According to Aristotle there are, as is well known, six forms of government. Three of them are good, three of them are bad. Monarchy is good, or can be good, tyranny is bad. The bad news about monarchy is, that it has a tendency to become tyranny. And so on: aristocracy can be a good form of government, but it tends to become an oligarchy, bad. And finally of course democracy. The bad news about democracy is that it tends to become anarchy. Bad.

The worst case scenario. Nobody wants anarchy, chaos is dangerous for everybody. So, what does that teach us about Egypt? Egypt of course is — you have to be idiotic or hypocritical not to know after thirty years — a tyranny. When the tyrant is in trouble, what can he do? Two options: make tyranny worse by declaring a state of emergency: curfew, suspension of all civil liberties, etc. . . . But when tyranny is really in deep shit because of internal turmoil and uproar, it can enhance anarchy. That is exactly the function of the police forces that were signaled by several sources partaking in the looting in Caïro. Or even being its main perpetrators. So first lesson: tyranny can resort to anarchy to save its skin. The strategy of chaos.

But Hobbes teaches us that anarchy is a dangerous game. It can become a relapse into the state of nature, the war of everybody against everybody. Hobbes himself says that the most concrete example of this relapse in the state of nature is: civil war. Second lesson: Civil War should be avoided at all cost, because it traumatises society for decades, if not forever.

The political theorist Carl Schmitt (who for a while was member of the National-Socialist Party in Germany) teaches us that at the exact opposite of anarchy/state of nature/civil war we find the state of exception/state of emergency/martial law. The state of nature is bottom up implosion of sovereignty, the state of exception is a top-down excess of sovereignty. In the extreme case, not only the state of exception is installed, but the sovereign can resort to what Foucault calls thanatopolitics (deathpolitics): the sovereign exerting his fundamental, defining, ultimate right: to take the life of his subjects. So this is what could happen, that the police or the army or the republican guards unchain a bloodbath. Third lesson: the strategy of death.

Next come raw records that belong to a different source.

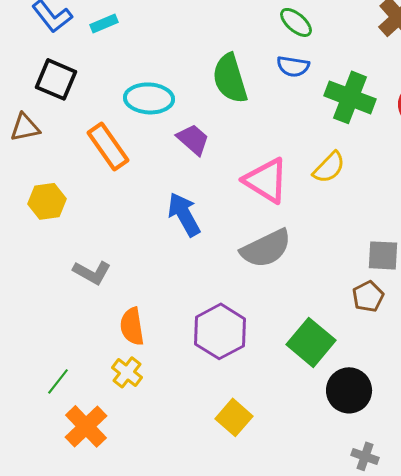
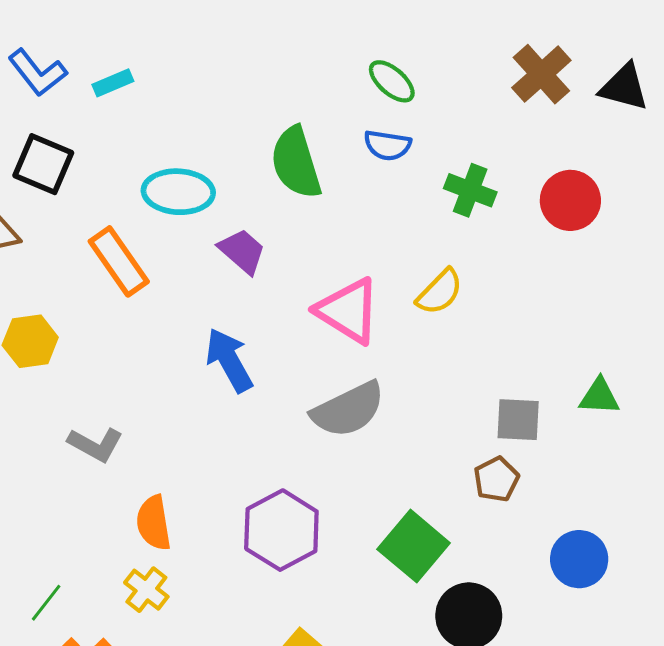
green cross: (350, 97) -> (470, 190), size x0.7

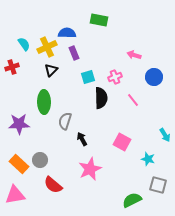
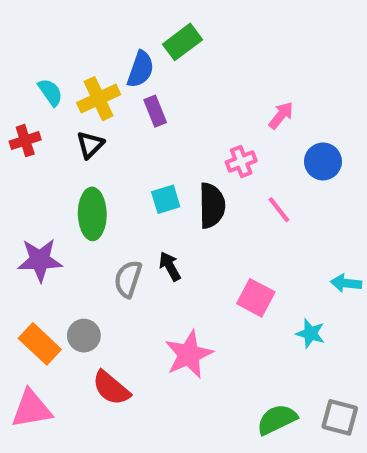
green rectangle: (99, 20) -> (182, 42), moved, turned -48
blue semicircle: (67, 33) -> (141, 69), turned 108
pink arrow: (134, 55) -> (281, 115), turned 112
black triangle: (51, 70) -> (90, 145), moved
cyan square: (88, 77) -> (166, 199), moved
gray semicircle: (65, 121) -> (128, 279), moved
cyan arrow: (165, 135) -> (346, 283), turned 128
black arrow: (82, 139) -> (170, 266), moved
gray square: (158, 185) -> (340, 417), moved

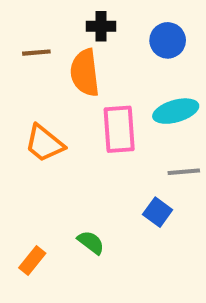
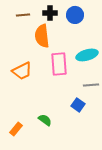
blue circle: (168, 40) -> (75, 15), moved
brown line: (36, 53) -> (23, 15), moved
orange trapezoid: (44, 143) -> (22, 71), turned -65

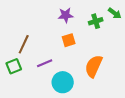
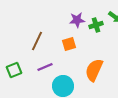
purple star: (66, 15) -> (77, 20), moved
brown line: (24, 44) -> (37, 41), moved

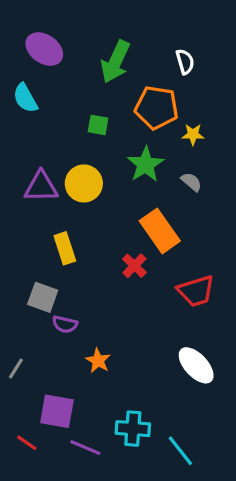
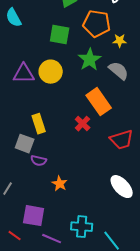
green square: (98, 125) -> (60, 35), size x1.5
gray semicircle: (191, 182) -> (119, 71), size x1.5
yellow rectangle: (65, 248) -> (39, 124), moved

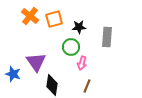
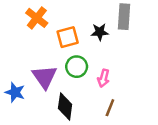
orange square: (54, 19) -> (68, 37), moved
gray rectangle: (107, 37) -> (124, 17), moved
green circle: (71, 47) -> (77, 67), moved

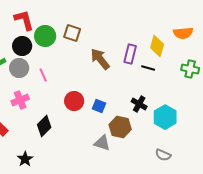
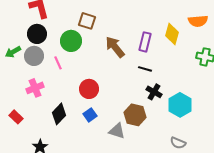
green circle: (45, 36) -> (71, 41), moved
black line: (148, 68) -> (145, 69), moved
blue square: (99, 106) -> (90, 115), moved, turned 32

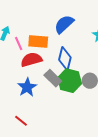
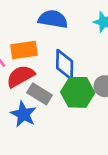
blue semicircle: (64, 24) -> (53, 19), turned 65
gray rectangle: (53, 78) -> (40, 94), moved

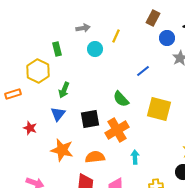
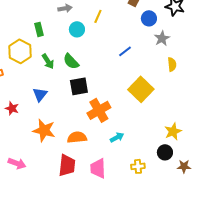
green arrow: (64, 90) -> (48, 61), moved, turned -56
green semicircle: (121, 99) -> (71, 61), moved
yellow square: (159, 109) -> (141, 89), turned 30
black square: (90, 119) -> (79, 86), moved
cyan arrow: (135, 157) -> (117, 137), turned 64

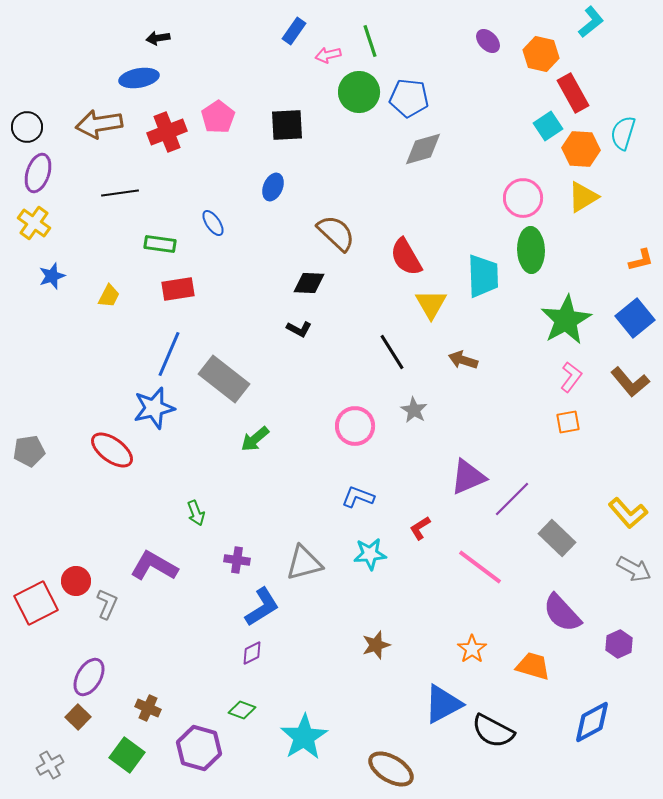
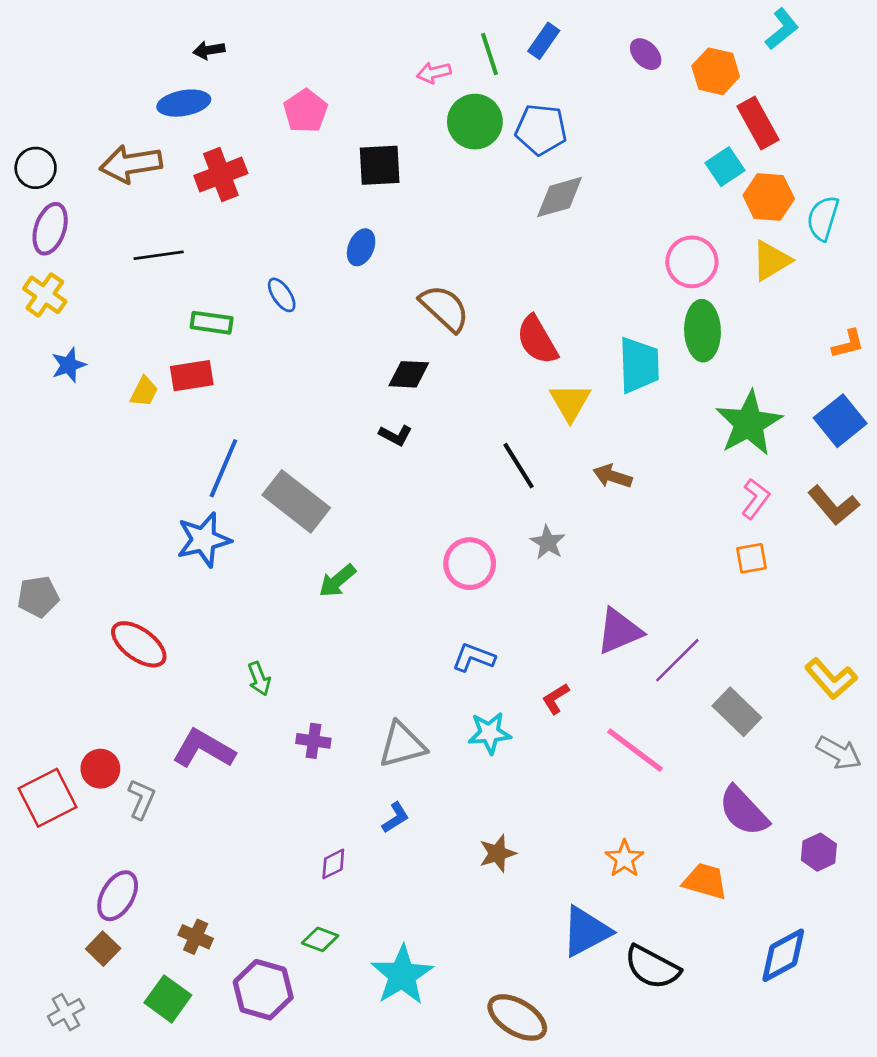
blue rectangle: (294, 31) -> (544, 41), moved
pink pentagon: (218, 117) -> (306, 111), moved
cyan semicircle: (623, 133) -> (823, 218), moved
red rectangle: (178, 289) -> (192, 376), moved
red ellipse: (112, 450) -> (139, 644), moved
blue L-shape: (262, 607) -> (395, 818), moved, size x0.6

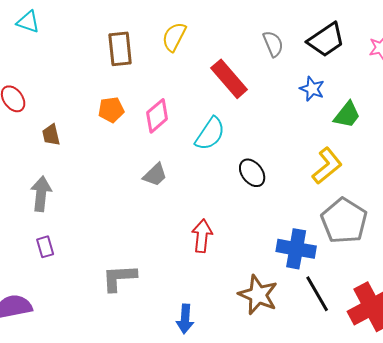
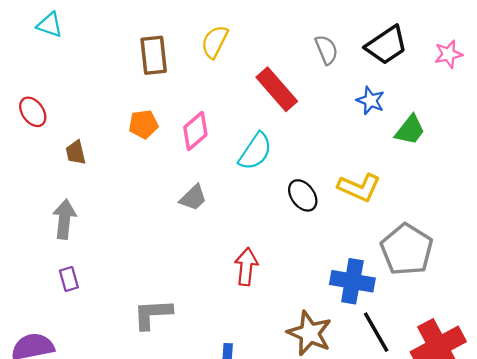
yellow L-shape: (327, 166) -> (359, 188), moved, turned 63

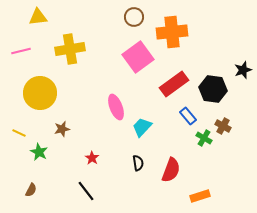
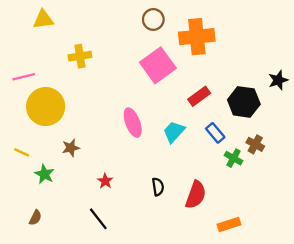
yellow cross: (70, 49) -> (80, 56), size x0.7
pink line: (21, 51) -> (24, 77), moved
red rectangle: (174, 84) -> (199, 96), size x0.7
cyan trapezoid: (142, 127) -> (174, 132), moved

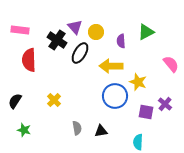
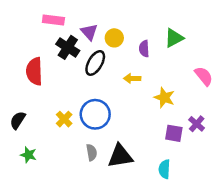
pink rectangle: (20, 30) -> (53, 20), moved
yellow arrow: (111, 66) -> (132, 78), size x0.6
blue circle: (115, 96) -> (95, 114), moved
black triangle: (101, 131) -> (120, 156), size x1.6

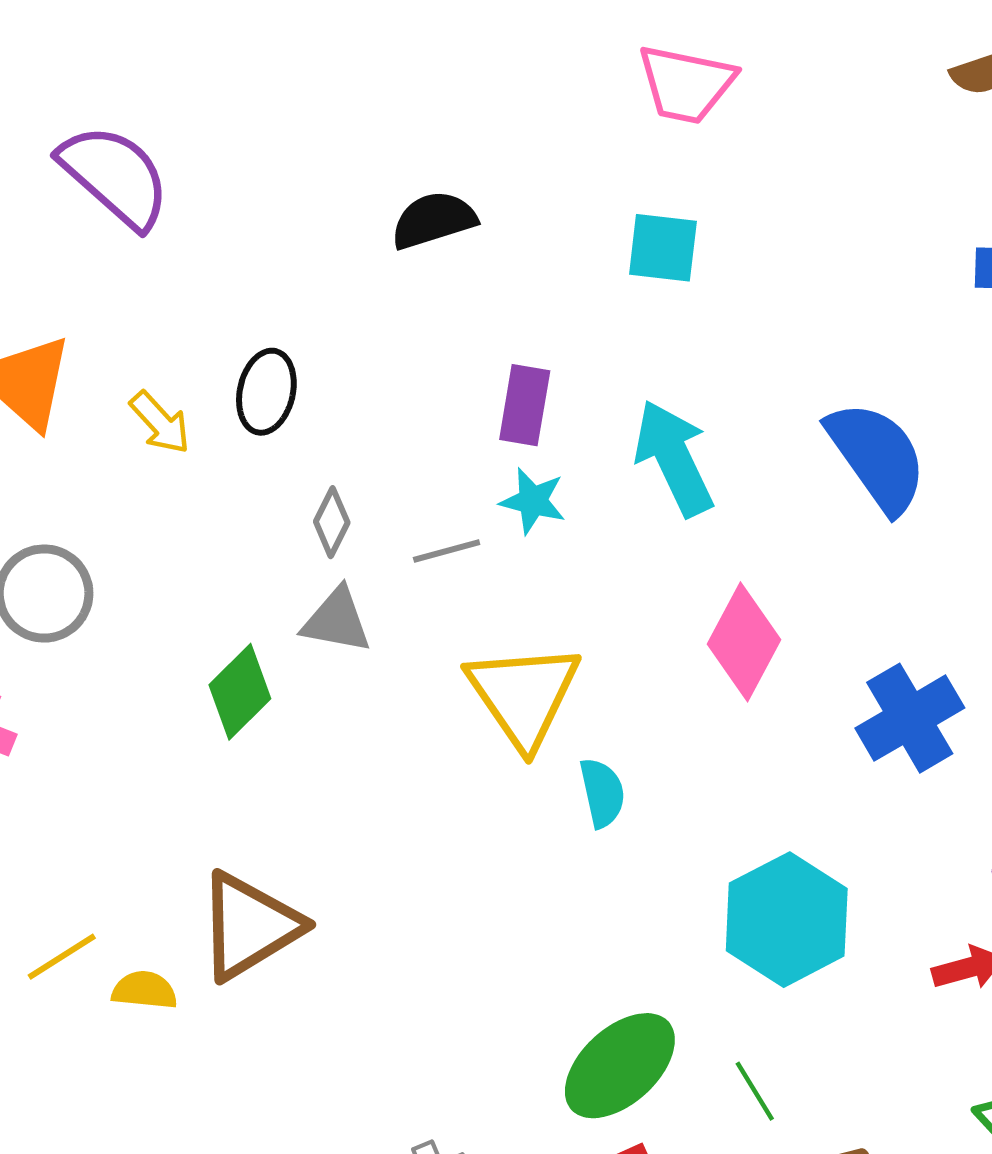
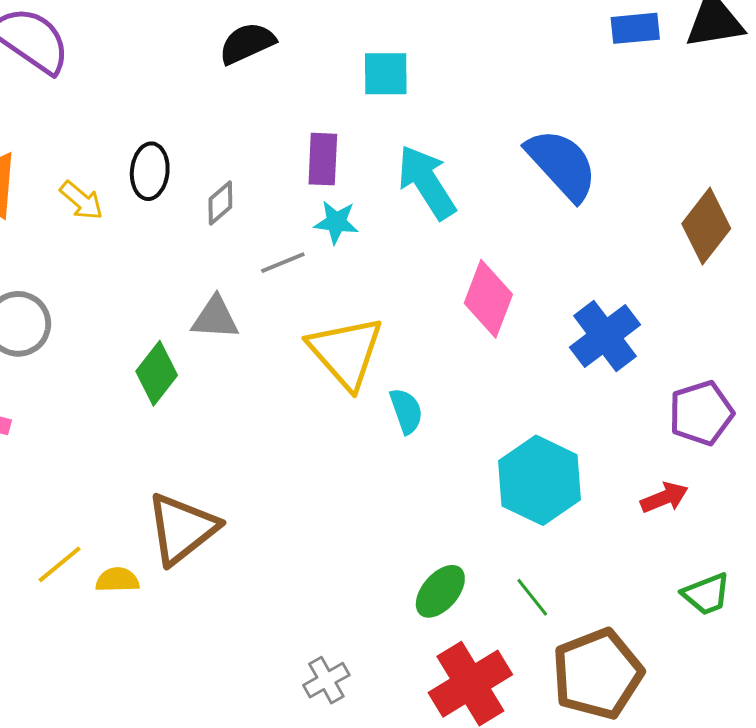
cyan square: (663, 248) -> (386, 74), moved
gray diamond: (332, 522) -> (220, 203), moved, turned 30
green ellipse: (620, 1066) -> (440, 591), size x0.7

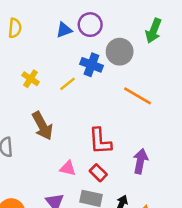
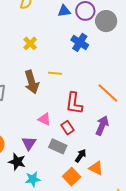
gray circle: (120, 52) -> (106, 21), moved
yellow line: (67, 84) -> (55, 73), moved, turned 32
orange line: (137, 96) -> (108, 93), moved

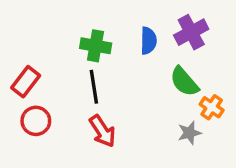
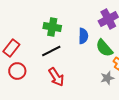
blue semicircle: (148, 41) -> (83, 36), moved
black line: (94, 87) -> (51, 51), turned 72

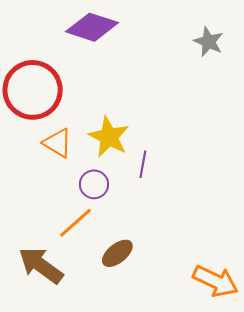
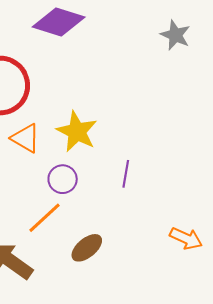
purple line: (143, 164) -> (126, 174), moved
orange arrow: (215, 281) -> (186, 238), moved, size x0.7

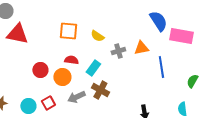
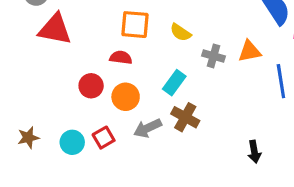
gray cross: (118, 51) -> (213, 56), turned 32
red semicircle: (71, 60) -> (121, 58), moved

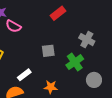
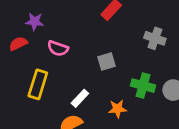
pink semicircle: (13, 26) -> (58, 48), moved
green cross: (75, 62) -> (143, 86), moved, turned -30

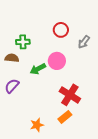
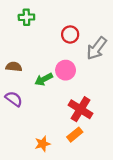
green cross: (23, 42) -> (26, 17), moved
gray arrow: (84, 42) -> (97, 48), size x1.5
purple semicircle: (12, 86) -> (14, 99), turned 84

Here one of the most brilliant pupils of Schmitt enters the picture, Leo Strauss, the philosophical father of neoconservatives, direct teacher to Wolfowitz and others of the neocon cabal. In On tyranny, a commentary on a dialogue by Xenophon, Strauss points out that tyranny can be good, if and only if the tyrant listens to the advice of ‘wise men’, the philosophers. Strauss in his ‘classical political philosophy’ says that it is the true esoteric doctrine that politics is based on ‘pious lies’ and ‘useful myths’. His philosophy is classical in the sense that it is what empires have done since they came into being. The neoconservatives were claiming that they were promoting democracy to Iraq, but in fact they were bringing anarchy. Or, a truly classic one in American foreign policy — from Pinochet to Mubarak — is preaching about democracy but in reality supporting tyranny. Because, of course, Strauss was right, as long as Mubarak listens to the wise men in Washington who tell him to be a lackey to the US and Israel, he is a ‘good tryant’, meaning reliable.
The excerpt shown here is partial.